** Problem to work on **
Give back every record exactly, images excluded.

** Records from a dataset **

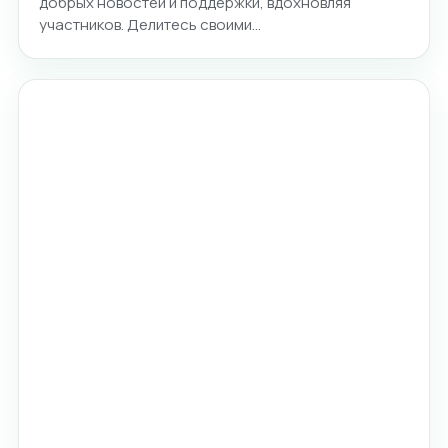
добрых новостей и поддержки, вдохновляя
участников. Делитесь своими…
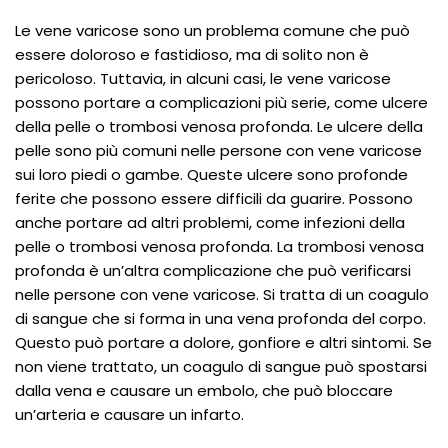
Le vene varicose sono un problema comune che può
essere doloroso e fastidioso, ma di solito non è
pericoloso. Tuttavia, in alcuni casi, le vene varicose
possono portare a complicazioni più serie, come ulcere
della pelle o trombosi venosa profonda. Le ulcere della
pelle sono più comuni nelle persone con vene varicose
sui loro piedi o gambe. Queste ulcere sono profonde
ferite che possono essere difficili da guarire. Possono
anche portare ad altri problemi, come infezioni della
pelle o trombosi venosa profonda. La trombosi venosa
profonda è un’altra complicazione che può verificarsi
nelle persone con vene varicose. Si tratta di un coagulo
di sangue che si forma in una vena profonda del corpo.
Questo può portare a dolore, gonfiore e altri sintomi. Se
non viene trattato, un coagulo di sangue può spostarsi
dalla vena e causare un embolo, che può bloccare
un’arteria e causare un infarto.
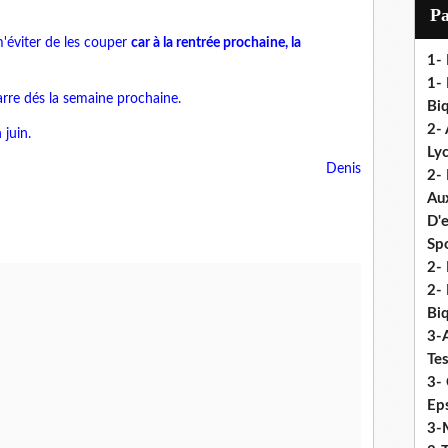
i
P
l
'éviter de les couper
car à la rentrée prochaine, la
1-
1- 
rre dés la semaine prochaine.
Biq
2- 
 juin.
Ly
Denis
2-
Au
D'
Sp
2- 
2-
Biq
3-
Te
3- 
Eps
3-M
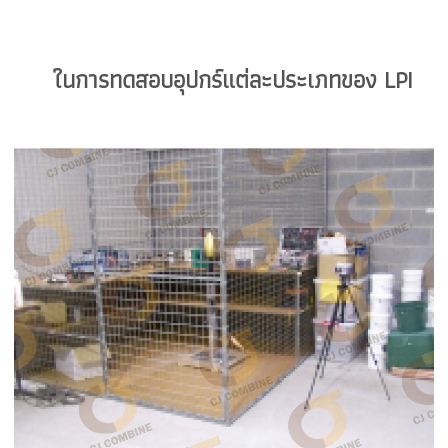
ในการทดสอบอุปกร์แต่ละประเภทของ LPI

** Output below **
добрых новостей и поддержки, вдохновляя
участников. Делитесь своими…
Le vene varicose sono un problema comune che può
essere doloroso e fastidioso, ma di solito non è
pericoloso. Tuttavia, in alcuni casi, le vene varicose
possono portare a complicazioni più serie, come ulcere
della pelle o trombosi venosa profonda. Le ulcere della
pelle sono più comuni nelle persone con vene varicose
sui loro piedi o gambe. Queste ulcere sono profonde
ferite che possono essere difficili da guarire. Possono
anche portare ad altri problemi, come infezioni della
pelle o trombosi venosa profonda. La trombosi venosa
profonda è un’altra complicazione che può verificarsi
nelle persone con vene varicose. Si tratta di un coagulo
di sangue che si forma in una vena profonda del corpo.
Questo può portare a dolore, gonfiore e altri sintomi. Se
non viene trattato, un coagulo di sangue può spostarsi
dalla vena e causare un embolo, che può bloccare
un’arteria e causare un infarto.
i
P
l
'éviter de les couper
car à la rentrée prochaine, la
1-
1- 
rre dés la semaine prochaine.
Biq
2- 
 juin.
Ly
Denis
2-
Au
D'
Sp
2- 
2-
Biq
3-
Te
3- 
Eps
3-M
ในการทดสอบอุปกร์แต่ละประเภทของ LPI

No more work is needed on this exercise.